A picture-free, exact copy of all the records below is the goal.
· · · · ·
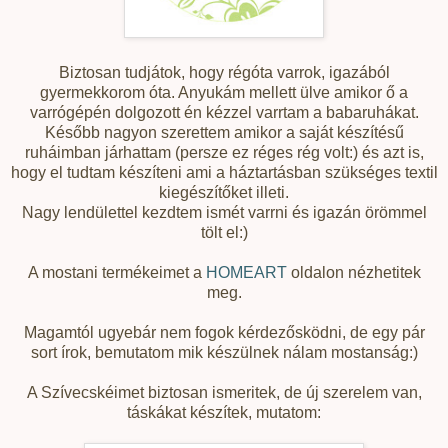
Biztosan tudjátok, hogy régóta varrok, igazából
gyermekkorom óta. Anyukám mellett ülve amikor ő a
varrógépén dolgozott én kézzel varrtam a babaruhákat.
Később nagyon szerettem amikor a saját készítésű
ruháimban járhattam (persze ez réges rég volt:) és azt is,
hogy el tudtam készíteni ami a háztartásban szükséges textil
kiegészítőket illeti.
Nagy lendülettel kezdtem ismét varrni és igazán örömmel
tölt el:)
A mostani termékeimet a
HOMEART
oldalon nézhetitek
meg.
Magamtól ugyebár nem fogok kérdezősködni, de egy pár
sort írok, bemutatom mik készülnek nálam mostanság:)
A Szívecskéimet biztosan ismeritek, de új szerelem van,
táskákat készítek, mutatom:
· · · · ·
▸ **Result of the exercise**
Biztosan tudjátok, hogy régóta varrok, igazából
gyermekkorom óta. Anyukám mellett ülve amikor ő a
varrógépén dolgozott én kézzel varrtam a babaruhákat.
Később nagyon szerettem amikor a saját készítésű
ruháimban járhattam (persze ez réges rég volt:) és azt is,
hogy el tudtam készíteni ami a háztartásban szükséges textil
kiegészítőket illeti.
Nagy lendülettel kezdtem ismét varrni és igazán örömmel
tölt el:)
A mostani termékeimet a
HOMEART
oldalon nézhetitek
meg.
Magamtól ugyebár nem fogok kérdezősködni, de egy pár
sort írok, bemutatom mik készülnek nálam mostanság:)
A Szívecskéimet biztosan ismeritek, de új szerelem van,
táskákat készítek, mutatom:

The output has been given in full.